What you will do >>
Answer with nothing except the number of lines in the listing that include the word "Mitsubishi".

Provided information >>

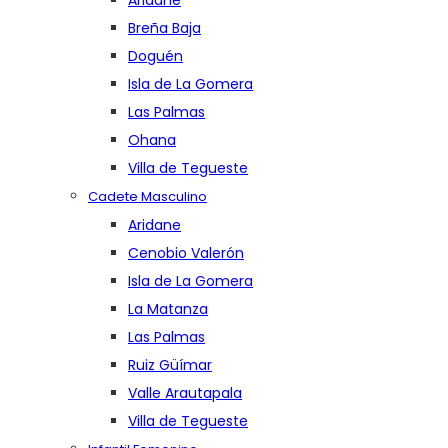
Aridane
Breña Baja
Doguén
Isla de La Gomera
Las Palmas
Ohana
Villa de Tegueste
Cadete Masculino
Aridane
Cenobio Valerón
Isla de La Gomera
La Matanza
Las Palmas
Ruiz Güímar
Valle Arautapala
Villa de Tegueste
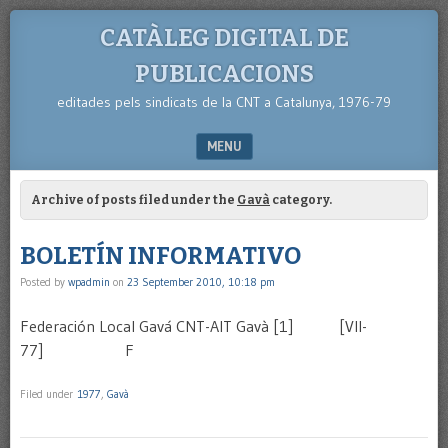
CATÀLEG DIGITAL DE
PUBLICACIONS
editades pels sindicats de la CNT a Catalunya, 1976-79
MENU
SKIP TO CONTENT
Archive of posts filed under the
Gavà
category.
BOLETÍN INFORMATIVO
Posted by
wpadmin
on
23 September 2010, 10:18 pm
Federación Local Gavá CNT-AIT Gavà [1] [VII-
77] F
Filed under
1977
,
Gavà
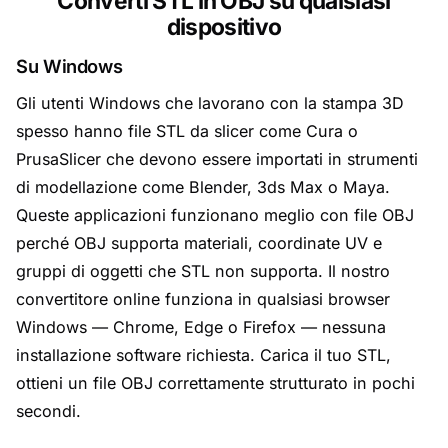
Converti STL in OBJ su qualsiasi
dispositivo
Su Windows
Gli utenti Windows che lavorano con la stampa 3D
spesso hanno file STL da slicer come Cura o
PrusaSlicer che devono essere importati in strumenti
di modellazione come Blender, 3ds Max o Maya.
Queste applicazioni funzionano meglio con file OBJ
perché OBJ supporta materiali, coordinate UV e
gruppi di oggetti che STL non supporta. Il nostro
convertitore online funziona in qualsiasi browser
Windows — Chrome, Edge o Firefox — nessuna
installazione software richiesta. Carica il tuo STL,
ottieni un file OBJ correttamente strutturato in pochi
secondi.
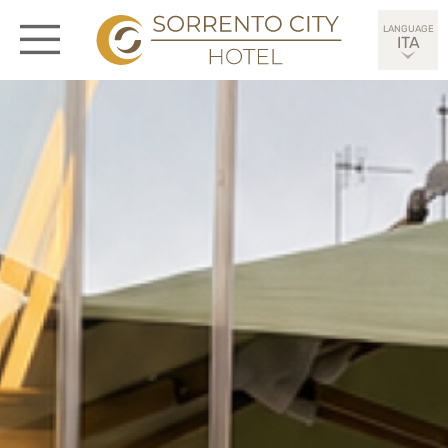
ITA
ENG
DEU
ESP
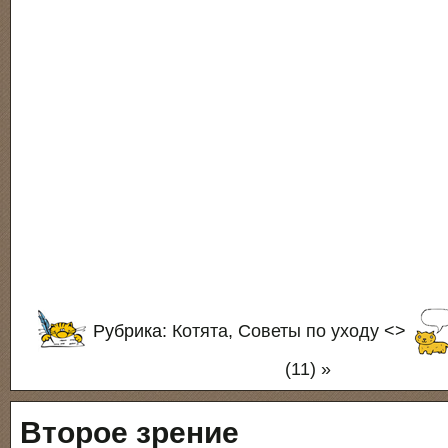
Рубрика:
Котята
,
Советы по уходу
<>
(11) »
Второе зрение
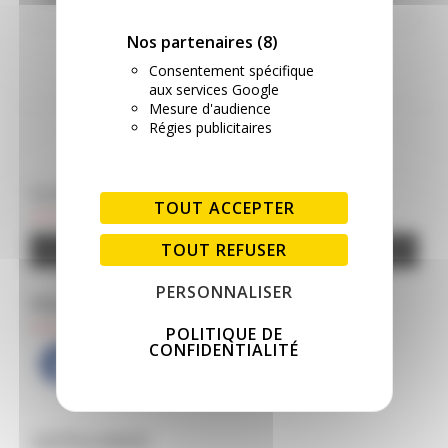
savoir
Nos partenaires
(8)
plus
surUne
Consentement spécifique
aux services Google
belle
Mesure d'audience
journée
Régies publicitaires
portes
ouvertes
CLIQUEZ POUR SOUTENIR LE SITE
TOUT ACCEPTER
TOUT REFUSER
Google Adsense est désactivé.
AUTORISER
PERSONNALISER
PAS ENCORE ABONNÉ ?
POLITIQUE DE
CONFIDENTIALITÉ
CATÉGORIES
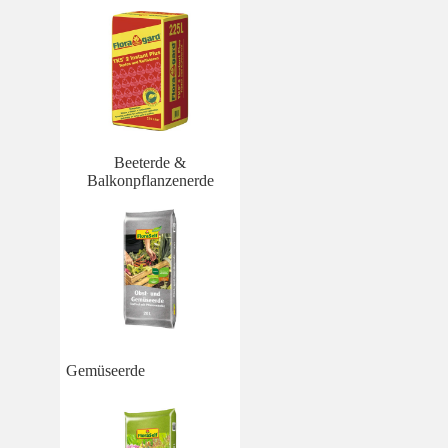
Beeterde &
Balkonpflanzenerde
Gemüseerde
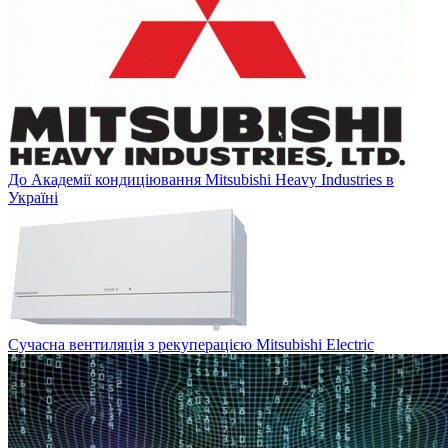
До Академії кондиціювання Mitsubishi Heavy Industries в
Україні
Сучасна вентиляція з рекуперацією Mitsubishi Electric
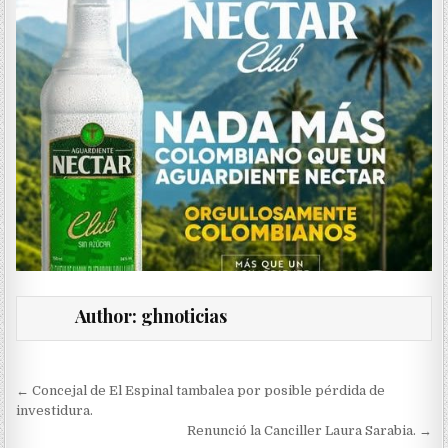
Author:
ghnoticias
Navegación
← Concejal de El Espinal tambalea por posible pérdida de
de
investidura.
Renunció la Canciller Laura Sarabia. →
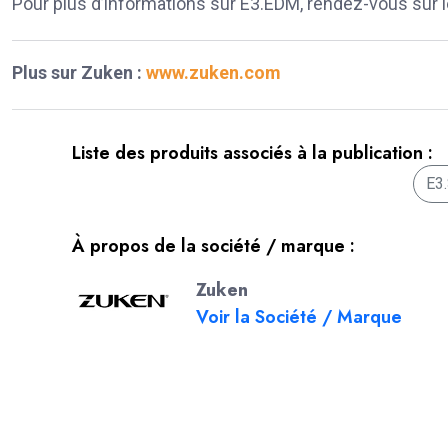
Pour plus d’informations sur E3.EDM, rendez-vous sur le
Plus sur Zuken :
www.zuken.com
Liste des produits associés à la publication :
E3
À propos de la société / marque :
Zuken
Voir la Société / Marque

Result for this exercise >>
2